The Solution: Layered Context Splitting
The fix split the monolithic prompt into distinct messages, ordered from most-stable to most-dynamic:
const apiMessages = [
{ role: "system", content: staticSystemPrompt }, // Layer 1: identical for all users
{ role: "system", content: sessionContextPrompt }, // Layer 2: stable per conversation
...conversationHistory, // Layer 3: changes per turn
{ role: "system", content: dynamicContextPrompt }, // Layer 4: changes every request
{ role: "user", content: userQuestion }, // Layer 5: unique
];
Measured Token Breakdown (from actual production code)

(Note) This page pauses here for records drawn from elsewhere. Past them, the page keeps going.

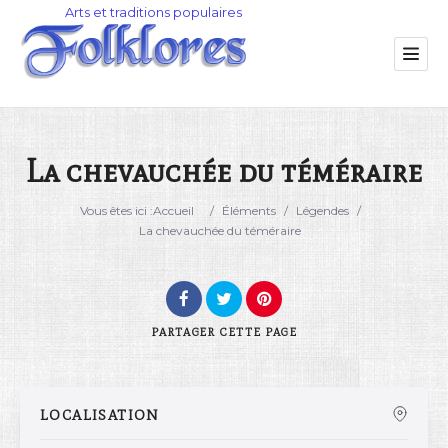
La chevauchée du téméraire
Catégorie
Vous êtes ici :
Accueil
/
Éléments
/
Légendes
/
La chevauchée du téméraire
Lieu
PARTAGER
CETTE PAGE
LOCALISATION
Rechercher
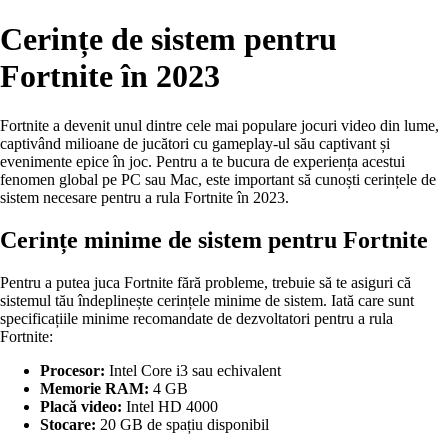
Cerințe de sistem pentru
Fortnite în 2023
Fortnite a devenit unul dintre cele mai populare jocuri video din lume,
captivând milioane de jucători cu gameplay-ul său captivant și
evenimente epice în joc. Pentru a te bucura de experiența acestui
fenomen global pe PC sau Mac, este important să cunoști cerințele de
sistem necesare pentru a rula Fortnite în 2023.
Cerințe minime de sistem pentru Fortnite
Pentru a putea juca Fortnite fără probleme, trebuie să te asiguri că
sistemul tău îndeplinește cerințele minime de sistem. Iată care sunt
specificațiile minime recomandate de dezvoltatori pentru a rula
Fortnite:
Procesor:
Intel Core i3 sau echivalent
Memorie RAM:
4 GB
Placă video:
Intel HD 4000
Stocare:
20 GB de spațiu disponibil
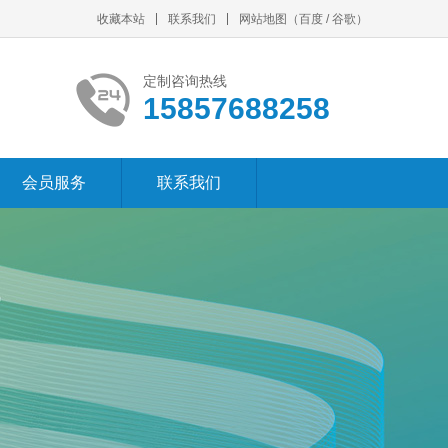
收藏本站
联系我们
网站地图
（
百度
/
谷歌
）
定制咨询热线
15857688258
会员服务
联系我们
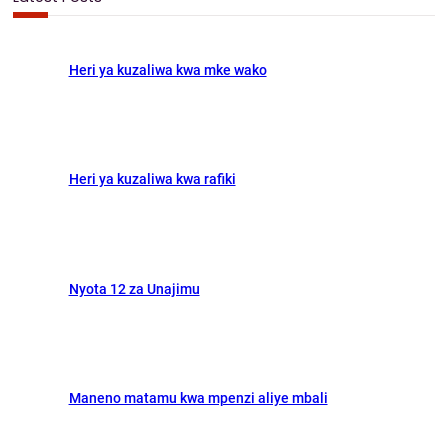
c
o
d
h
o
o
Heri ya kuzaliwa kwa mke wako
k
n
Heri ya kuzaliwa kwa rafiki
Nyota 12 za Unajimu
Maneno matamu kwa mpenzi aliye mbali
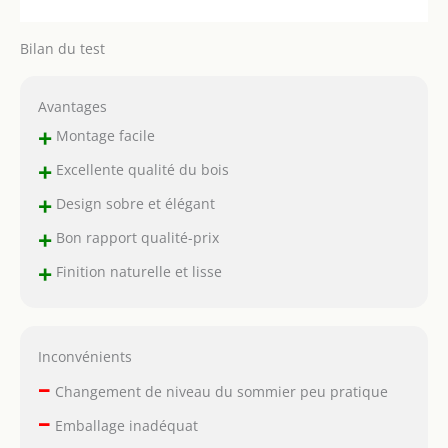
Bilan du test
Avantages
+
Montage facile
+
Excellente qualité du bois
+
Design sobre et élégant
+
Bon rapport qualité-prix
+
Finition naturelle et lisse
Inconvénients
–
Changement de niveau du sommier peu pratique
–
Emballage inadéquat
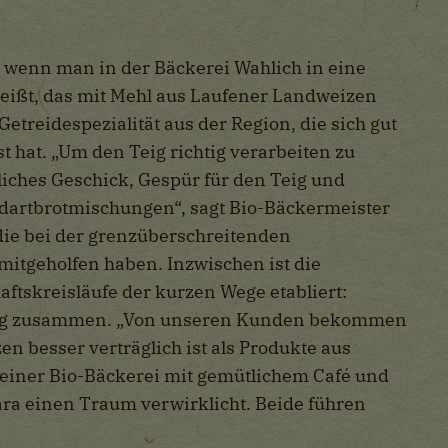
, wenn man in der Bäckerei Wahlich in eine
eißt, das mit Mehl aus Laufener Landweizen
Getreidespezialität aus der Region, die sich gut
 hat. „Um den Teig richtig verarbeiten zu
iches Geschick, Gespür für den Teig und
dartbr
otmischungen“, sagt Bio-Bäckermeister
 die bei der grenzüberschreitenden
itgeholfen haben. Inzwischen ist die
haftskreisläufe der kurzen Wege etabliert:
eng zusammen. „Von unseren Kunden bekommen
 besser verträglich ist als Produkte aus
 seiner Bio-Bäckerei mit gemütlichem Café und
ara einen Traum verwirklicht. Beide führen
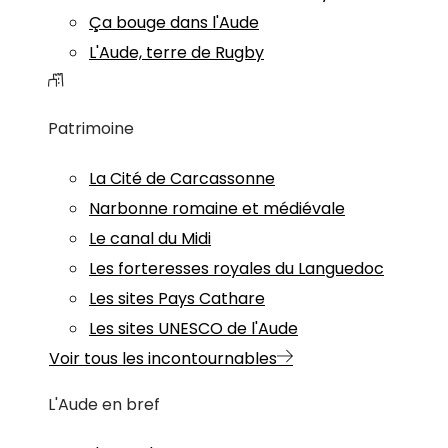
Ça bouge dans l'Aude
L'Aude, terre de Rugby
Patrimoine
La Cité de Carcassonne
Narbonne romaine et médiévale
Le canal du Midi
Les forteresses royales du Languedoc
Les sites Pays Cathare
Les sites UNESCO de l'Aude
Voir tous les incontournables
L'Aude en bref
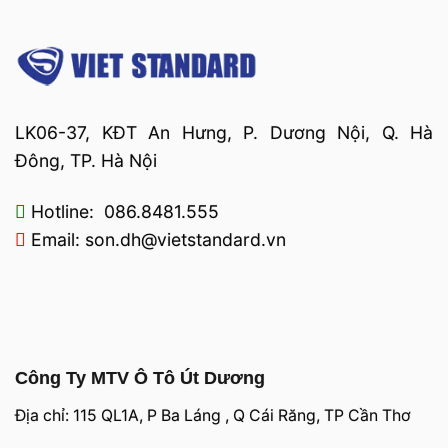
LK06-37, KĐT An Hưng, P. Dương Nội, Q. Hà
Đông, TP. Hà Nội
Hotline: 086.8481.555
Email: son.dh@vietstandard.vn
Công Ty MTV Ô Tô Út Dương
Địa chỉ: 115 QL1A, P Ba Láng , Q Cái Răng, TP Cần Thơ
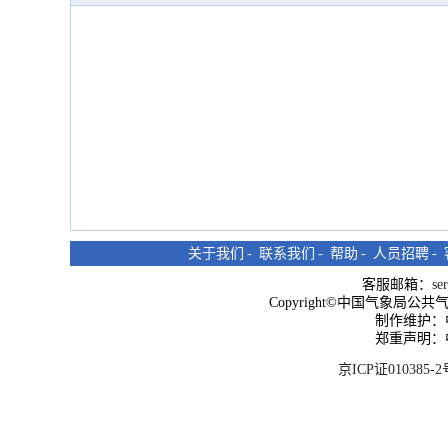
关于我们
-
联系我们
-
帮助
-
人员招聘
-
客服邮箱：
se
Copyright©中国气象局公共气象服
制作维护：
郑重声明：
京ICP证010385-2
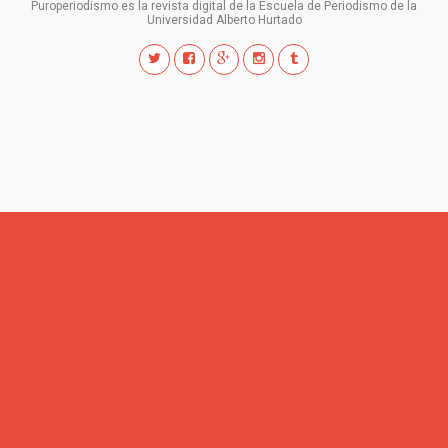
Puroperiodismo es la revista digital de la Escuela de Periodismo de la
Universidad Alberto Hurtado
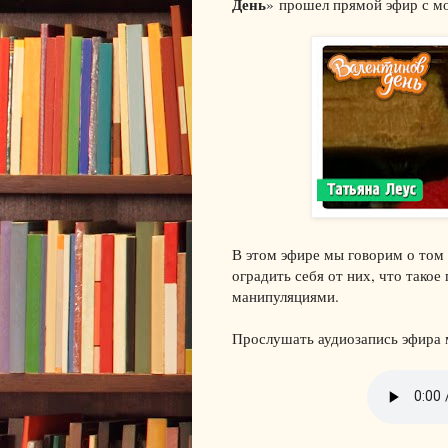
День
» прошел прямой эфир с м
В этом эфире мы говорим о том 
оградить себя от них, что такое
манипуляциями.
Прослушать аудиозапись эфира 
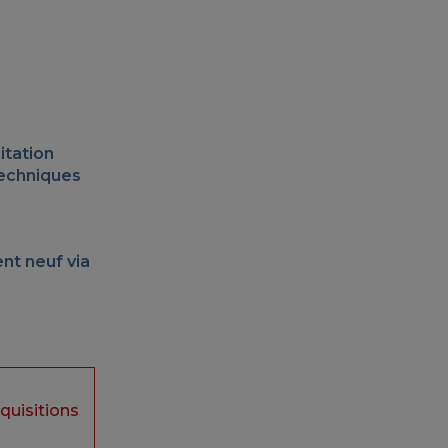
itation
techniques
nt neuf via
uisitions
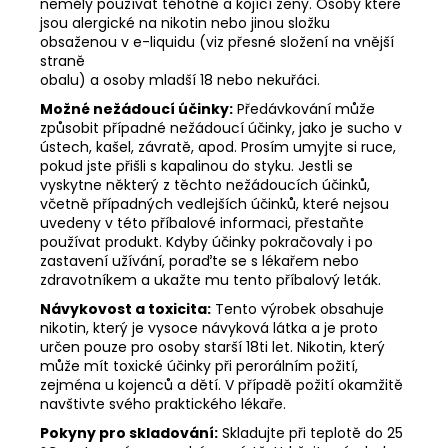
neměly používat těhotné a kojící ženy. Osoby které
jsou alergické na nikotin nebo jinou složku
obsaženou v e-liquidu (viz přesné složení na vnější
straně
obalu) a osoby mladší 18 nebo nekuřáci.
Možné nežádoucí účinky:
Předávkování může
způsobit případné nežádoucí účinky, jako je sucho v
ústech, kašel, závratě, apod. Prosím umyjte si ruce,
pokud jste přišli s kapalinou do styku. Jestli se
vyskytne některý z těchto nežádoucích účinků,
včetně případných vedlejších účinků, které nejsou
uvedeny v této příbalové informaci, přestaňte
používat produkt. Kdyby účinky pokračovaly i po
zastavení užívání, poraďte se s lékařem nebo
zdravotníkem a ukažte mu tento příbalový leták.
Návykovost a toxicita:
Tento výrobek obsahuje
nikotin, který je vysoce návyková látka a je proto
určen pouze pro osoby starší 18ti let. Nikotin, který
může mít toxické účinky při perorálním požití,
zejména u kojenců a dětí. V případě požití okamžitě
navštivte svého praktického lékaře.
Pokyny pro skladování:
Skladujte při teplotě do 25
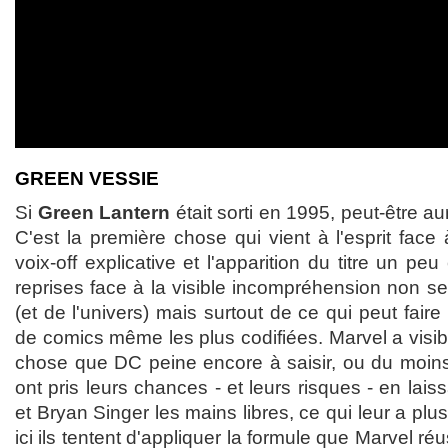
GREEN VESSIE
Si
Green Lantern
était sorti en 1995, peut-être au
C'est la première chose qui vient à l'esprit face 
voix-off explicative et l'apparition du titre un pe
reprises face à la visible incompréhension non 
(et de l'univers) mais surtout de ce qui peut faire 
de comics même les plus codifiées. Marvel a visi
chose que DC peine encore à saisir, ou du moins 
ont pris leurs chances - et leurs risques - en lai
et Bryan Singer les mains libres, ce qui leur a plu
ici ils tentent d'appliquer la formule que Marvel ré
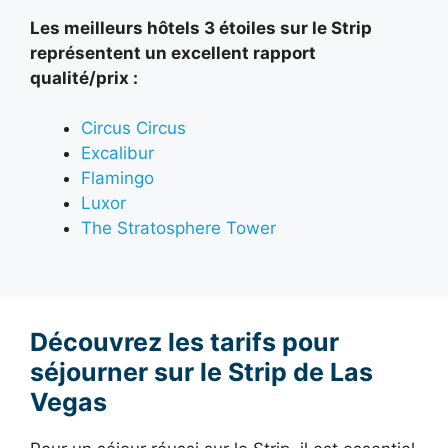
Les meilleurs hôtels 3 étoiles sur le Strip
représentent un excellent rapport
qualité/prix :
Circus Circus
Excalibur
Flamingo
Luxor
The Stratosphere Tower
Découvrez les tarifs pour
séjourner sur le Strip de Las
Vegas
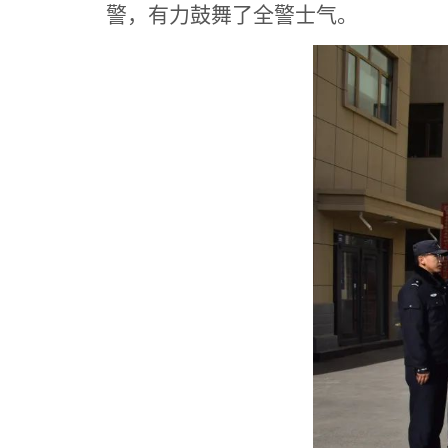
警，有力鼓舞了全警士气。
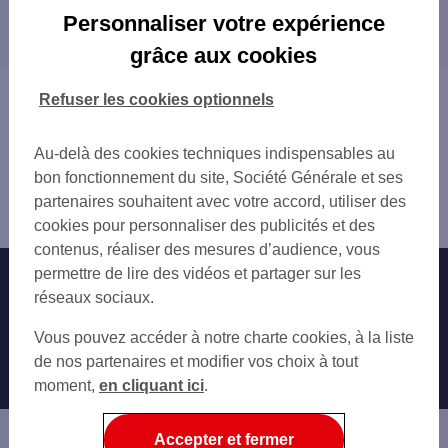
Les distributeurs/automates dans les villes à
BOUGUENAIS 5 PL DE L EGLISE
Personnaliser votre expérience
proximité
SAINT JEAN DE BOISEAU
grâce aux cookies
AEROPORT NANTES ATLANTIQUE
BOUGUENAIS
AEROPORT NANTES ATLANTIQUE HALL 2
COUËRON
Vous êtes ici : Accueil
Refuser les cookies optionnels
ST HERBLAIN 1 B PL DE L ABBE CHEREL
SAINT-HERBLAIN
Trouver une agence bancaire
SUPER U COUERON
REZÉ
Distributeurs/automates
ST HERBLAIN 28 RUE PIERRE BLARD
Au-delà des cookies techniques indispensables au
NANTES
Loire-Atlantique
LE PELLERIN 36 RUE DE LA JOUARDAIS
bon fonctionnement du site, Société Générale et ses
ORVAULT
Bouaye
PONT ST MARTIN 91 RUE DE NANTES
partenaires souhaitent avec votre accord, utiliser des
SAINT-SÉBASTIEN-SUR-LOIRE
Distributeur/automate BOUAYE 10 PL DES ECHOPPES
COUERON 17 RUE ALEXANDRE OLIVIER
cookies pour personnaliser des publicités et des
VERTOU
BOUGUENAIS 24 RUE DES ECOLES
contenus, réaliser des mesures d’audience, vous
SAINTE-LUCE-SUR-LOIRE
NANTES 130 BD DE LA LIBERTE
permettre de lire des vidéos et partager sur les
Nos engagements
Nous contacter
LA CHAPELLE-SUR-ERDRE
STE PAZANNE 4 RUE DU VERDELET
réseaux sociaux.
CARQUEFOU
ST HERBLAIN 1 BD CHARLES GAUTIER
Particuliers
Autres sites SG
Vous pouvez accéder à notre charte cookies, à la liste
SAINT HERBLAIN ATLANTIS
Professionnels
de nos partenaires et modifier vos choix à tout
NANTES 2 PL EMILE ZOLA
moment,
en cliquant ici
.
REZE 18 RUE ARISTIDE BRIAND
Entreprises
REZE 51 AV DE LA LIBERATION
Associations
Accepter et fermer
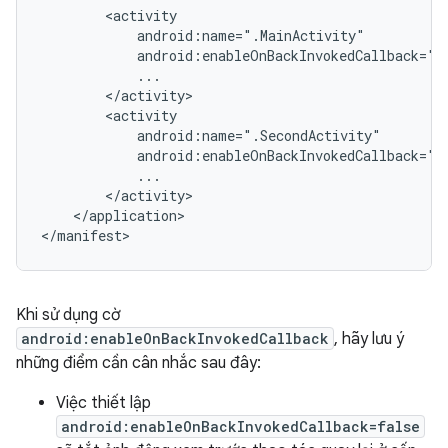
</application>

Khi sử dụng cờ
android:enableOnBackInvokedCallback
, hãy lưu ý
những điểm cần cân nhắc sau đây:
Việc thiết lập
android:enableOnBackInvokedCallback=false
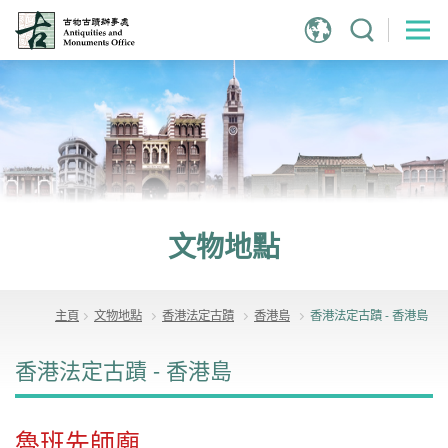
跳
到
主
內
容
文物地點
主頁
文物地點
香港法定古蹟
香港島
香港法定古蹟 - 香港島
香港法定古蹟 - 香港島
魯班先師廟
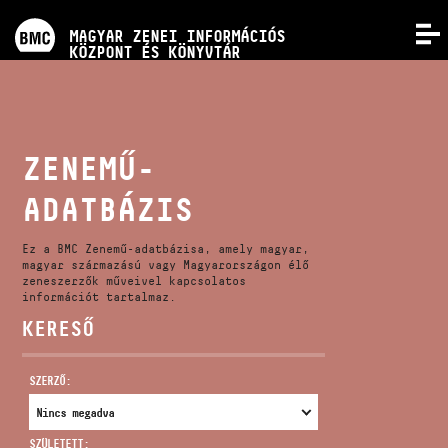
PROGRAMOK
MAGYAR ZENEI INFORMÁCIÓS
MENÜ
KÖZPONT ÉS KÖNYVTÁR
VERSENYEK
KÉPZÉSEK
ZENEMŰ-
ADATBÁZIS
KIADVÁNYOK
Ez a BMC Zenemű-adatbázisa, amely magyar,
RÓLUNK
magyar származású vagy Magyarországon élő
zeneszerzők műveivel kapcsolatos
információt tartalmaz.
KERESŐ
KAPCSOLAT
SZERZŐ:
VIDEÓ GALÉRIA
SZÜLETETT:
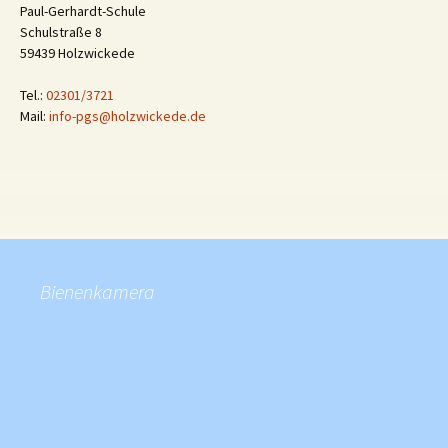
Paul-Gerhardt-Schule
Schulstraße 8
59439 Holzwickede
Tel.:
02301/3721
Mail:
info-pgs@holzwickede.de
Bienenkamera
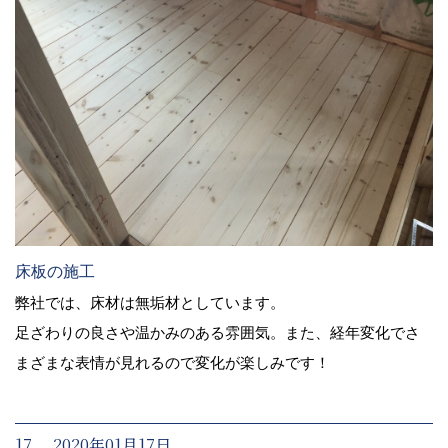
床板の施工
弊社では、床材は無垢材としています。
足ざわりの良さや温かみのある雰囲気。また、経年変化でさ
まざまな表情が見れるので変化が楽しみです！
17. 2020年01月17日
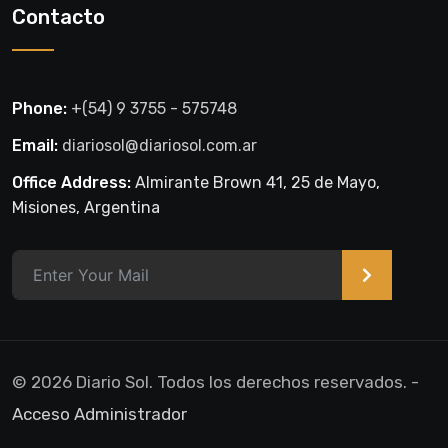
Contacto
Phone:
+(54) 9 3755 - 575748
Email:
diariosol@diariosol.com.ar
Office Address:
Almirante Brown 41, 25 de Mayo,
Misiones, Argentina
>
© 2026 Diario Sol. Todos los derechos reservados. -
Acceso Administrador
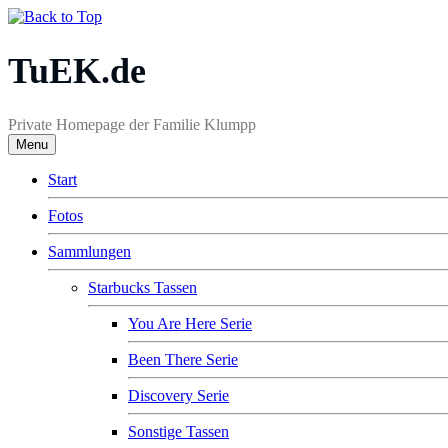
TuEK.de
Private Homepage der Familie Klumpp
Menu
Start
Fotos
Sammlungen
Starbucks Tassen
You Are Here Serie
Been There Serie
Discovery Serie
Sonstige Tassen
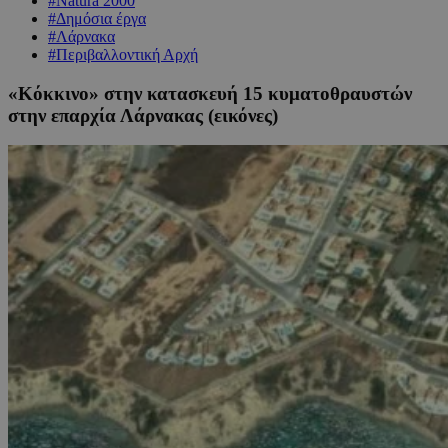
#Natura 2000
#Δημόσια έργα
#Λάρνακα
#Περιβαλλοντική Αρχή
«Κόκκινο» στην κατασκευή 15 κυματοθραυστών
στην επαρχία Λάρνακας (εικόνες)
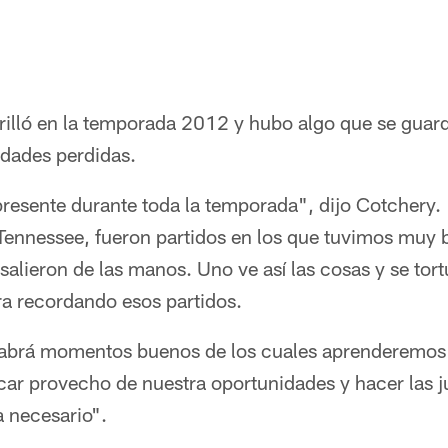
rilló en la temporada 2012 y hubo algo que se guar
idades perdidas.
resente durante toda la temporada", dijo Cotchery. 
 Tennessee, fueron partidos en los que tuvimos muy 
salieron de las manos. Uno ve así las cosas y se tort
ra recordando esos partidos.
abrá momentos buenos de los cuales aprenderemos
ar provecho de nuestra oportunidades y hacer las j
 necesario".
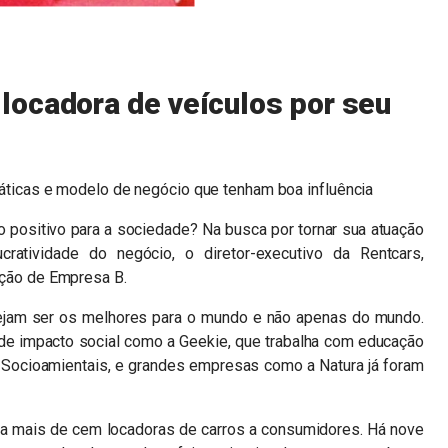
ocadora de veículos por seu
áticas e modelo de negócio que tenham boa influência
 positivo para a sociedade? Na busca por tornar sua atuação
ratividade do negócio, o diretor-executivo da Rentcars,
cação de Empresa B.
jam ser os melhores para o mundo e não apenas do mundo.
s de impacto social como a Geekie, que trabalha com educação
Socioamientais, e grandes empresas como a Natura já foram
ta mais de cem locadoras de carros a consumidores. Há nove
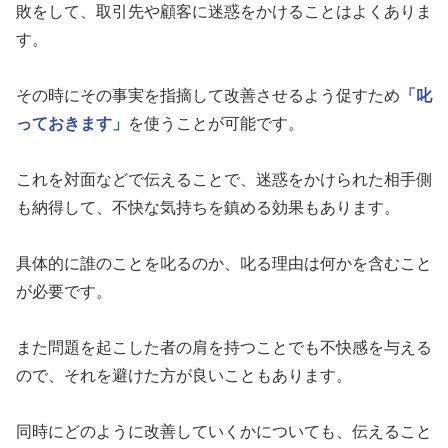
敗をして、取引先や顧客に迷惑をかけることはよくありま
す。
その時にその事実を指摘して改善させるよう促すため
「叱
っておきます」
を使うことが可能です。
これを対面などで伝えることで、迷惑をかけられた相手側
も納得して、不快な気持ちを鎮める効果もあります。
具体的に誰のことを叱るのか、叱る理由は何かを含むこと
が必要です。
また問題を起こした者の肩を持つことでも不快感を与える
ので、それを避けた方が良いこともあります。
同時にどのように改善していくかについても、伝えること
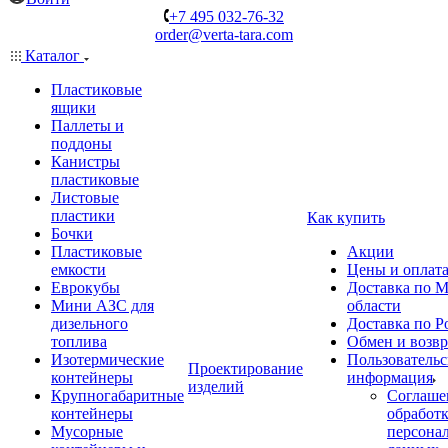
+7 495 032-76-32
order@verta-tara.com
Каталог
Пластиковые
ящики
Паллеты и
поддоны
Канистры
пластиковые
Листовые
пластики
Как купить
Бочки
Пластиковые
Акции
емкости
Цены и оплат
Еврокубы
Доставка по М
Мини АЗС для
области
дизельного
Доставка по Р
топлива
Обмен и возвр
Изотермические
Пользовательс
Проектирование
контейнеры
информация
изделий
Крупногабаритные
Соглаше
контейнеры
обработ
Мусорные
персона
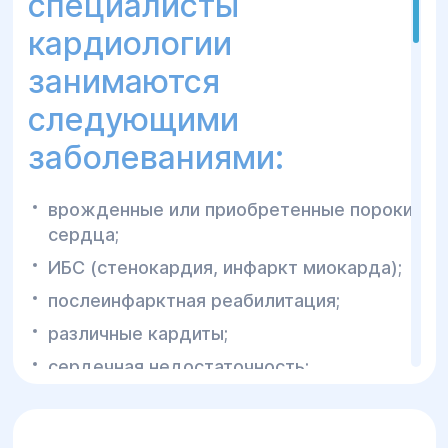
специалисты
кардиологии
занимаются
следующими
заболеваниями:
врожденные или приобретенные пороки
сердца;
ИБС (стенокардия, инфаркт миокарда);
послеинфарктная реабилитация;
различные кардиты;
сердечная недостаточность;
Диагностика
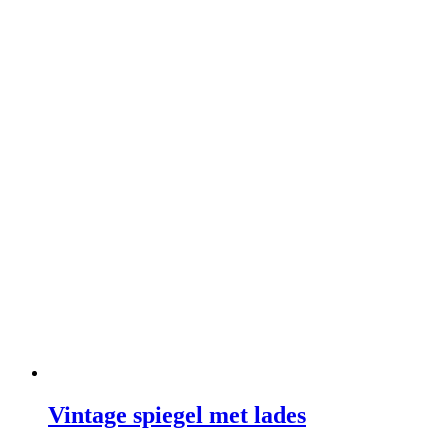
Vintage spiegel met lades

| Layer | Content | Chars | Est. tokens | Cache behavior |
|---|---|---|---|---|
| Static rules | Persona, formatting, JSON schema, action definitions | 4,972 | ~1,308 | ✅ Hit — identical for all users of same language + tier |
| Session context | Vehicle info + maintenance history | 798 | ~210 | ✅ Hit — stable within a conversation |
| Conversation history | Previous turns (2-turn example) | 297 | ~78 | ❌ Miss — dynamic context injected after breaks prefix |
| Dynamic context | Date, resolver data, affiliate info | 654 | ~172 | ❌ Miss — changes every request |
| User question | The query | 53 | ~14 | ❌ Miss — unique per request |
| Total | 6,774 | ~1,782 |
- Cacheable tokens: ~1,518 (static + session)
- Non-cacheable tokens: ~264 (history + dynamic + question)
- Theoretical max cache hit rate: ~85%
Estimated Impact
Using the token measurements above and DeepSeek V4 Flash pricing:
| Metric | Before | After | Method |
|---|---|---|---|
| Cache hit rate | ~30-55% (est. 42%) | ~75-85% (est. 76%) | Static analysis |
| Cost per 1K requests | ~$0.15 | ~$0.06 | 1,782 tokens × pricing |
| Cost reduction | — | ~57% | Calculated |
| Monthly cost (10K req) | ~$1.47 | ~$0.64 | — |
These are estimates. The actual hit rate depends on DeepSeek’s internal cache eviction policy, traffic patterns, and whether concurrent users share cache slots. Production logging (
DEEPSEEK_CACHE_METRICSevent in Firebase) will capture the realprompt_cache_hit_tokens/prompt_cache_miss_tokensvalues.
Why History Still Misses
The conversation history doesn’t cache because the Dynamic Context (current date, resolver data) is injected after the history. Since this block changes every turn, the prefix sequence ending at the history is never identical twice.
Moving dynamic context before history would enable history caching, but would mean the model reads dynamic instructions before conversation context — potentially changing response behavior. The current ordering was chosen to preserve existing behavior.
Conclusion
The core insight: prefix caching is fragile by design. One interpolated variable in the wrong place poisons the entire prefix chain. The fix isn’t about writing better prompts — it’s about structuring your API message array so stable data comes first.
The changes were minimal: split one system message into three, generalize two example strings, reorder the message array. No model change, no prompt rewrite, no behavioral difference.
Production metrics will be published once the updated Firebase Functions are deployed and traffic flows through.